Василий Степанович понимающе кивнул.

— Хоронить всегда трудно. Особенно близких. Мне, можно сказать, повезло. Мать с сестренкой умерли — мал еще был. На отца похоронка с фронта прилетела. На тебя тяжелее легло. А где отпевали?

— Собор Успения Пресвятой Девы Марии. Она туда еще при жизни ходила. Я ей: «Далеко ведь!» А она: «Бог поможет». До смерти Ядвиги я себя одиноким не чувствовал. Здорово, когда тебя любят. Сил прибавляется. После отъезда родителей она пыталась еще со мной прислугой держаться, да я не давал. Дрова колол, по хозяйству помогал. Ужинали мы с ней в гостиной за одним столом. Знаешь, как там летом хорошо! Балкон, бывало, открыт, ветерок… За окнами Пряжка синеет. С того берега доносятся обрывки песен. Медленно плывут баржи с дровами. Неподалеку на реке стирают прачки, поют «Яблочко». Тогда еще «Яблочко» даже прачки пели. Не только революционные матросы.

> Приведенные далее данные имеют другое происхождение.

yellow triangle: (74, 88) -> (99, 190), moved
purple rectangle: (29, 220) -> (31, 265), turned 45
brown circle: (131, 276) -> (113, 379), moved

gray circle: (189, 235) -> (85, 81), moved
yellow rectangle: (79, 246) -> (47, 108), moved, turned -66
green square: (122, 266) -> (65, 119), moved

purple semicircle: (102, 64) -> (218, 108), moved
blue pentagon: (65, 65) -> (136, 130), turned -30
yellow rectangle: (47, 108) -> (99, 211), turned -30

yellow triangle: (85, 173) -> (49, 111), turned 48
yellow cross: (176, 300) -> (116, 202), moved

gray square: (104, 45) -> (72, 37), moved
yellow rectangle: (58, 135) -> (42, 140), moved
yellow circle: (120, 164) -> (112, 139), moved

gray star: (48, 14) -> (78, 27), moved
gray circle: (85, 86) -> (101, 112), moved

Душевно рассказывал Лесь! Василию Степановичу показалось, что он сам сидит у распахнутого настежь балкона, вдыхает теплый летний воздух, слушает женское пение. Дремота накатывала тягучими волнами… Пришлось встряхнуться. А то неизвестно, когда снова удастся раскрутить Леся на рассказ о его прошлом. А Василию Степановичу почему-то хотелось знать о нем как можно больше. Хотелось знать все. Удивительно! Обычно Василий Степанович считал себя человеком степенным и не слишком любопытным до чужих жизней.

— А потом?

— А потом — ясное дело! — уплотнение. Отдавай, проклятый буржуй, свои лишние квадратные метры на пользу трудовому народу.

— Ты против трудового народа? — на всякий случай уточнил, мгновенно просыпаясь, Василий Степанович.

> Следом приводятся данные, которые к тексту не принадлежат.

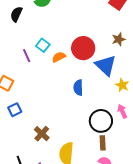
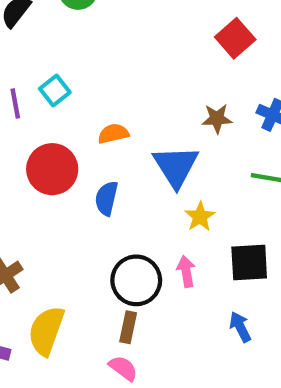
red circle: (83, 48) -> (52, 169), moved
orange semicircle: (59, 57) -> (113, 134), moved

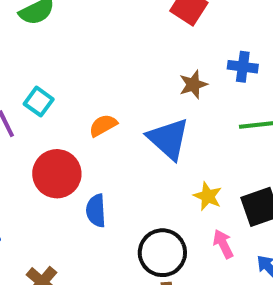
blue semicircle: (106, 198) -> (96, 211), moved
yellow star: (200, 217) -> (208, 196), moved
pink arrow: (186, 271) -> (223, 244), moved

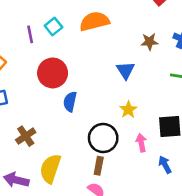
orange semicircle: (103, 125) -> (94, 21), moved, size x1.6
blue triangle: (168, 139) -> (126, 70), size x0.7
yellow star: (208, 196) -> (128, 110), moved

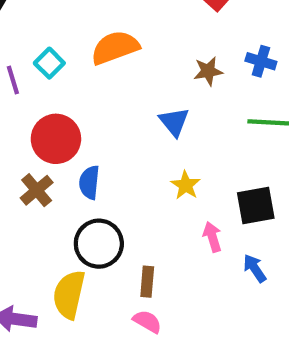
brown cross: (26, 136) -> (37, 190), moved
black circle: (103, 138) -> (99, 244), moved

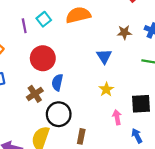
brown cross: (37, 190) -> (35, 94), moved

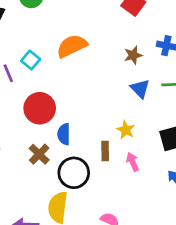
blue triangle: (104, 56) -> (140, 89), moved
pink arrow: (117, 117) -> (133, 162), moved
brown rectangle: (81, 136) -> (105, 151), moved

— Вовсе нет, — попытался в ответ улыбнуться Лесь. Даже в успевших уже поселиться в подвале сумерках, разбавленных только слабыми отблесками огня, поющего в печи, было заметно, что улыбка ему не далась. — Я же говорил: две комнаты стояли закрытыми. Разрешите личные вещи забрать и пользуйтесь на здоровье. Я бы и спальню свою уступил без вопросов, а сам бы в гостиную жить перебрался, если так надо для всеобщего блага.

— Ну и?..

— Ну и им приглянулись все четыре комнаты.

— Как четыре? — изумился Василий Степанович. — А ты куда?

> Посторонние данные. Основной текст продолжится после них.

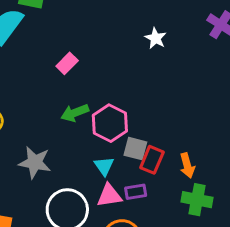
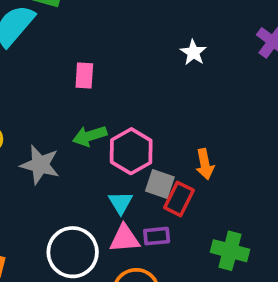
pink rectangle: (67, 63) -> (84, 75), turned -45
gray star: (35, 162) -> (40, 165), moved
orange arrow: (187, 165) -> (205, 164), moved

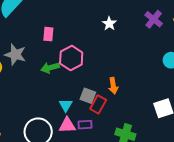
pink hexagon: (131, 151) -> (71, 58), moved
gray star: (40, 165) -> (15, 55), moved

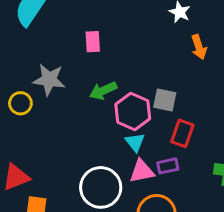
pink hexagon: (71, 58) -> (133, 111), moved
orange arrow: (113, 86) -> (199, 47), moved
gray square: (88, 96) -> (165, 100), moved

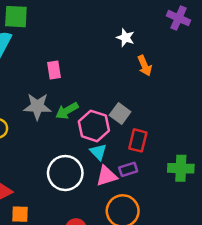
gray star: (49, 80) -> (37, 106), moved
gray square: (165, 100) -> (120, 114), turned 30
white circle: (101, 187) -> (65, 173), moved

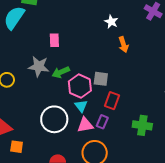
gray square: (120, 114) -> (101, 79), turned -35
purple rectangle: (128, 169) -> (102, 122), turned -56

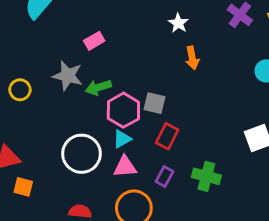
pink rectangle: (54, 40) -> (94, 41), turned 56
cyan triangle: (81, 106) -> (122, 139), turned 32
purple rectangle: (102, 122) -> (165, 176), moved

— А я в бывшую нянину — для прислуги. Четыре квадратных метра. При кухне.

— Много народу вселилось?

— Один.

— Как один?! — у Василия Степановича от изумления аж брови на лоб полезли. Чего не ожидал, того не ожидал. — А зачем одному столько комнат?

Лесь посмотрел на него искоса, а потом рассмеялся. Сухо, невесело.

— Не быть тебе, Василий, буржуем! Понимающему человеку для счастья иногда целого дворца мало.

— Так это же когда было — дворцы! Еще до революции!

— Эх, Васька-Васька! А я полагал, тут лишь я со своими стишками — наивный мечтатель. При любой власти есть люди, которые любят жить во дворцах. А если им еще и сила перепала… Товарищу Ярченко, вон, явно перепала. Он у самого Зиновьева в аппарате какую-то важную роль играет.

— Какую роль? — упавшим голосом спросил Василий Степанович. Чем дальше, тем отчетливей он осознавал, что история Леся ему в итоге напрочь не понравится.

— Я не вдавался, — тихо отозвался Лесь. — Не успел с ним настолько тесно познакомиться — Бог миловал. Судя по характеру — мерзавца и палача. Хотя, может, он за снабжение отвечает. Кто знает…

— А… потом?

Комната при кухне в доме на Пряжке, пусть и маленькая, все равно представлялась много лучшим жильем, чем библиотека на Ваське.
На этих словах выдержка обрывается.